Design is not just what it looks like and feels like. Design is how it works. – Steve Jobs
Jobs is, of course, right about design, but his vision of design is as old as the age he was born in. It’s an age of big man, with big design heads and a lot of mad men flair in which a small bunch of people are responsible for the creative output. The rest of the company is basically the execution part. It’s the philosophy of a time in which Detroit was a prosperous city and wasn’t not planing to usher 30% of its houses. Basically, it’s the philosophy of a time before the Internet came along and showed us the potential of goodness we can achieve by opening up certain structures. It’s the philosophy of an era that came before we actually started collaborating and created unimaginable achievements like the Wikipedia or Linux.
This era, as successful as Apple might be right now, is over and it’s probably not coming back. At least not in the foreseeable future. Leadership today is not top-down, it’s more about creating the right environment in which we can start creating products that are influenced by the people that are going to use it. But let me quote Mariana Amatullo, who is Vice President and Founding Director, Designmatters at Art Center College of Design.
I think the era of the star designer is over, frankly. It’s not very interesting to me. I’m much more excited with those individuals who have the ability to do original thinking but really exercise it with a lot of humility. That’s what human-centered design is to me—aspiring to empathy and aspiring to a sense of humility about your ideas, your thoughts, your practice.
When solutions are sustained, a few things need to happen. More and more we’re seeing the value of participatory design process and of finding solutions in a collaborative manner. But when you’re talking large-scale you also need solutions that are supported with policy and funding.
But how do we create sustainable, collaborative solutions? There is a key to those: open and just access for everyone. There is no place for egos in such environments, that’s why the Wikipedia (at least in Germany) suffering so much from the ego tripping of the administrators. They are trying to inflict the rule of few on a something that was created by many.
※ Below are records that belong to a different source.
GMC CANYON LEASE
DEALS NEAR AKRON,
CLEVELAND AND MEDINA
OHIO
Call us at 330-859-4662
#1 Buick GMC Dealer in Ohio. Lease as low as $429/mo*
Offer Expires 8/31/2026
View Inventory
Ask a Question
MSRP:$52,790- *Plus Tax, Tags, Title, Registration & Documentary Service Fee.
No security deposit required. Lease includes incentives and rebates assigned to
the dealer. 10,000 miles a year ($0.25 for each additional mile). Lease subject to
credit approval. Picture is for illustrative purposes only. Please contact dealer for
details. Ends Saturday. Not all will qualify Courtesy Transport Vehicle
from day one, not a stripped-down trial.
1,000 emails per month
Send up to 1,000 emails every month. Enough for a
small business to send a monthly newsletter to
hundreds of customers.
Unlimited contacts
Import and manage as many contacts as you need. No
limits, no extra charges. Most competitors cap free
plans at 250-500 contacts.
The same thing is happening when companies are trying to damage the Internet. Obviously, it’s not just Apple. Facebook is the new number one kid of the block and it’s also an ego thing. Mark Zuckerberg and his gang are trying to inflict their perception of privacy on to the rest of us and it’s an ugly thing to do. Don’t take my word for it, go read danah boyd’s very elaborate rant. Or watch Tim O’Reilly speak about the future of the Internet (of Things) and his pleading why it has to be about openness.
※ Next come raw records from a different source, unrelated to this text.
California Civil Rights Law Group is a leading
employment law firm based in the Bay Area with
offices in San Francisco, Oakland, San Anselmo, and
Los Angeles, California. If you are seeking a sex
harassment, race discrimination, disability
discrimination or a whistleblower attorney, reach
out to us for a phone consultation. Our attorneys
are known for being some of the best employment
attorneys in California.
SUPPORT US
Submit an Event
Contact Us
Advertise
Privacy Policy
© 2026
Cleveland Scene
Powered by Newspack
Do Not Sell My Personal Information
At the end of his talk, O’Reilly is saying that we are at the verge to lose the openness of the Internet as we’ve known it for the last 15 – 20 years. He is right. We, as a society, taking the openness of the Internet for granted, because it was born into this world as an open system. Nobody had to fight for it’s openness, because the people who are responsible for its creation did an excellent job of establishing an equal access to it. People like Steve Jobs and Mark Zuckerberg don’t believe in equality, because they believe that they ‘know better’. That’s why we have products like the iPad, which is ironically being described as ‘curated computing’. What’s next? A curated version of the Internet?
To that I would need to say: no, thanks. And I can only plead that more people stand up for the fact that those companies don’t take away what we hold precious and that is fundamentally right. Equal, uncontrolled and modified access to the Internet should not be a privilege, but a right.
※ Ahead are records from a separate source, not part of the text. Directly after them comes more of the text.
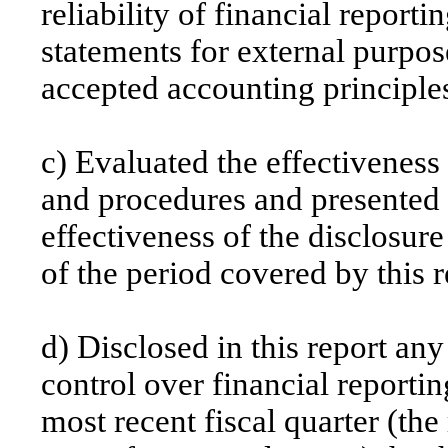
reliability of financial reporti
statements for external purpos
accepted accounting principle
c) Evaluated the effectiveness 
and procedures and presented i
effectiveness of the disclosure
of the period covered by this 
d) Disclosed in this report any
control over financial reportin
most recent fiscal quarter (the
How can we motivate more people to join in? Well, the first step would be for more people who already know about the problems that companies like Apple, Facebook, Microsoft, Google & Co. inflicting to the Internet to actually do something about it. That alone is, of course, not enough and that brings me back to the Steve Jobs quote from all the way up there.
It’s time that we start thinking about design not only in a way how it looks, how it feels or how it works, but how it was created. Was is the mind of one person or was it a collaborative project? Does it integrate itself in already functioning mechanism or does it exploit those out of pure single mindedness and the wish to make more money for one company? Are you ready to pay more for a product that has been created openly? Would you pay more for an iPad that wouldn’t be so dependent to a closed and censored environment like the App Store?
I’ve written it before: we achieved the same with the production of our food and we’re able to achieve the same thing with digital products. There is no reason why not, but we should hurry up and start asking for change before it’s to late and we lose something that we take for granted today.